Background: Residency training provides systematic, competency-based education for medical graduates. Although specialised knowledge and clinical skills are crucial in pediatric cardiology, training in China is often limited to 2-3 months with lecture-heavy approaches. We explored integrating clinical pathway(CP) and case-based learning (CBL) models to enhance training efficiency.

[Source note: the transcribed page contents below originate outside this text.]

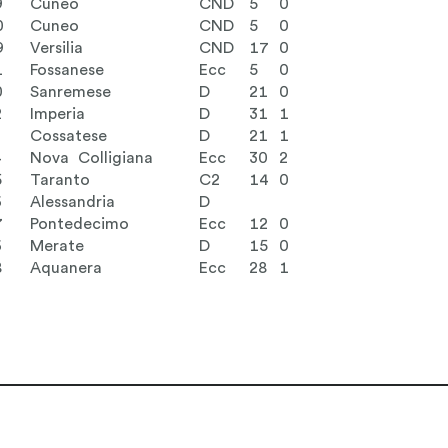
9
Cuneo
CND
5
0
0
Cuneo
CND
5
0
9
Versilia
CND
17
0
1
Fossanese
Ecc
5
0
0
Sanremese
D
21
0
2
Imperia
D
31
1
3
Cossatese
D
21
1
4
Nova Colligiana
Ecc
30
2
5
Taranto
C2
14
0
6
Alessandria
D
7
Pontedecimo
Ecc
12
0
6
Merate
D
15
0
8
Aquanera
Ecc
28
1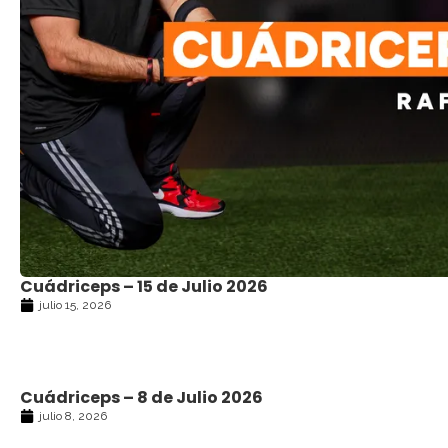
Cuádriceps – 15 de Julio 2026
julio 15, 2026
Cuádriceps – 8 de Julio 2026
julio 8, 2026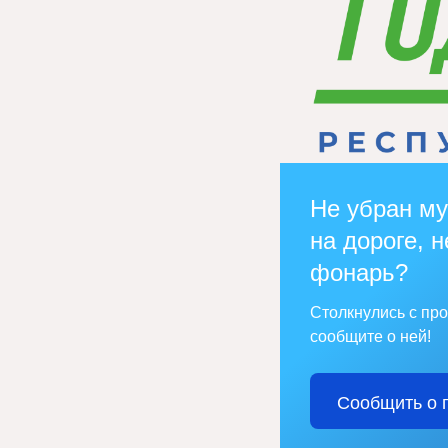
Не убран му
на дороге, н
фонарь?
Столкнулись с пр
сообщите о ней!
Сообщить о 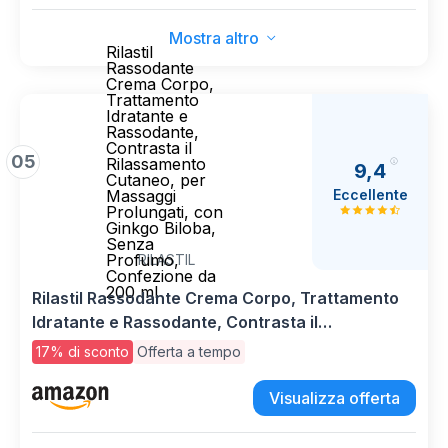
Mostra altro
Rilastil
Rassodante
Crema Corpo,
Trattamento
Idratante e
Rassodante,
Contrasta il
05
Rilassamento
9,4
Cutaneo, per
Eccellente
Massaggi
Prolungati, con
Ginkgo Biloba,
Senza
Profumo,
RILASTIL
Confezione da
200 ml
Rilastil Rassodante Crema Corpo, Trattamento
Idratante e Rassodante, Contrasta il
Rilassamento Cutaneo, per Massaggi Prolungati,
17% di sconto
Offerta a tempo
con Ginkgo Biloba, Senza Profumo, Confezione
da 200 ml
Visualizza offerta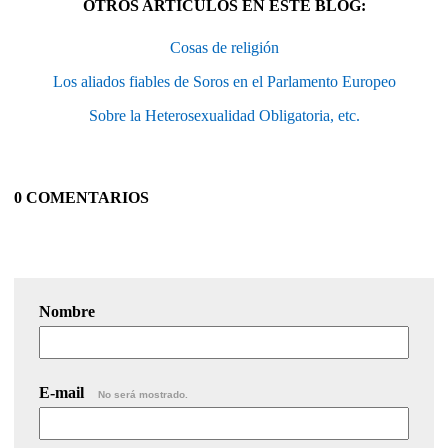
OTROS ARTÍCULOS EN ESTE BLOG:
Cosas de religión
Los aliados fiables de Soros en el Parlamento Europeo
Sobre la Heterosexualidad Obligatoria, etc.
0 COMENTARIOS
Nombre
E-mail
No será mostrado.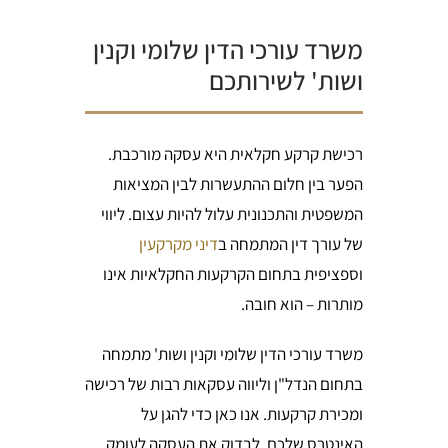
משרד עורכי הדין שלומי וקנין
ושות' לשירותכם
רכישת קרקע חקלאית היא עסקה מורכבת.
הפער בין חלום ההתעשרות לבין המציאות
המשפטית והתכנונית עלול להיות עצום. ליווי
של עורך דין המתמחה ב
דיני מקרקעין
וספציפית בתחום הקרקעות החקלאיות אינו
מותרות – הוא חובה.
משרד עורכי הדין שלומי וקנין ושות' מתמחה
בתחום הנדל"ן וליווה עסקאות רבות של רכישה
ומכירת קרקעות. אנו כאן כדי להגן על
האינטרס שלכם, לבדוק את העסקה לעומק,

Methods: The study involved 47 second-year pediatric trainees in Guangdong Provincial People's Hospital (2021-2024), randomly divided into a traditional teaching (TT) group and a CP-CBL group. Both groups underwent a 3-month training period, with no significant baseline differences (age: 21.6 ± 1.2 vs 22.1 ± 0.8 years; eight male trainees/group). The TT group received conventional lectures and ward-based learning. In the CP-CBL group, standardized instruction for common diseases was delivered through CP, whereas atypical/complex cases were taught with CBL. Both groups covered identical syllabus and duration. Outcomes were assessed through a theoretical test, case analysis, and an anonymous trainee questionnaire with a 5-point Likert scale. Group means were compared using Welch's t-tests (α = 0.05) in R software (significance level: p < 0.05).

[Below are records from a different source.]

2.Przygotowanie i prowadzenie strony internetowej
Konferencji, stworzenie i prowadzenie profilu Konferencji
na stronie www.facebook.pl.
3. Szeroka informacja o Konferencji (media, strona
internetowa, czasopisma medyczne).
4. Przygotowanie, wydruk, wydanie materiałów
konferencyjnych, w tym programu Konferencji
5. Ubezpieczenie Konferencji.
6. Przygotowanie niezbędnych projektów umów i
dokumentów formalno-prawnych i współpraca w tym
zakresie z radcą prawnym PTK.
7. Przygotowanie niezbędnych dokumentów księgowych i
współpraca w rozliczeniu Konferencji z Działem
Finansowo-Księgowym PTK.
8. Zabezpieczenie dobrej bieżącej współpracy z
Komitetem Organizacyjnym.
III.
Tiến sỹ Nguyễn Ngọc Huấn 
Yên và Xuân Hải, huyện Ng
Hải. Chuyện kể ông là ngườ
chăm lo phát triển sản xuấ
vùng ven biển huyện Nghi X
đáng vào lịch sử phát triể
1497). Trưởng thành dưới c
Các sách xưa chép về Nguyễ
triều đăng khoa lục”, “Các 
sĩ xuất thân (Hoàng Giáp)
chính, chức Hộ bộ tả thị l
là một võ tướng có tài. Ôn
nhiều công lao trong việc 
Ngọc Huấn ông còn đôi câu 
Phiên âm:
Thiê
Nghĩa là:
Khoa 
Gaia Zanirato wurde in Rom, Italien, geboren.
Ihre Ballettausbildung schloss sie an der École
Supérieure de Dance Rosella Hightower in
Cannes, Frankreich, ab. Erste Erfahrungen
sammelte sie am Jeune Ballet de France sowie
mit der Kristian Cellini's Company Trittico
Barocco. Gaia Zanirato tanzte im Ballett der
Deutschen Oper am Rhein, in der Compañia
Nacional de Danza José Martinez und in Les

Results: Among 47 pediatric trainees, 24 (51.1%) were assigned to the CP-CBL group. No significant differences in age, experience, or prior CP-CBL exposure were observed between groups. All trainees completed the rotation exam. The CP-CBL group outperformed the TT group in comprehensive assessments (case analysis + theory exams), with 37.5% vs 4.3% of trainees scoring >90 points respectively. Trainees in the CP-CBL group reported higher satisfaction with learning interest (p < 0.01) and perceived skill improvement (p < 0.01), but no significant differences in course organisation (p = 0.49) or instructor performance (p = 0.79).
Conclusion: In pediatric cardiology training, CP-CBL outperformed TT in both knowledge acquisition and learner engagement.